(RECORDS SUPPLIED)
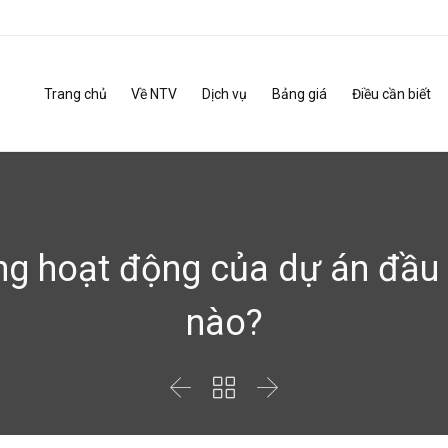
Trang chủ
Về NTV
Dịch vụ
Bảng giá
Điều cần biết
 hoạt động của dự án đầu 
nào?



(End RECORDS SUPPLIED)
-- YOUR GOAL --
Write out the entries again word for word. Do not include the pictures.

-- RESULT OF THE EXERCISE --
Trang chủ
Về NTV
Dịch vụ
Bảng giá
Điều cần biết
 hoạt động của dự án đầu 
nào?




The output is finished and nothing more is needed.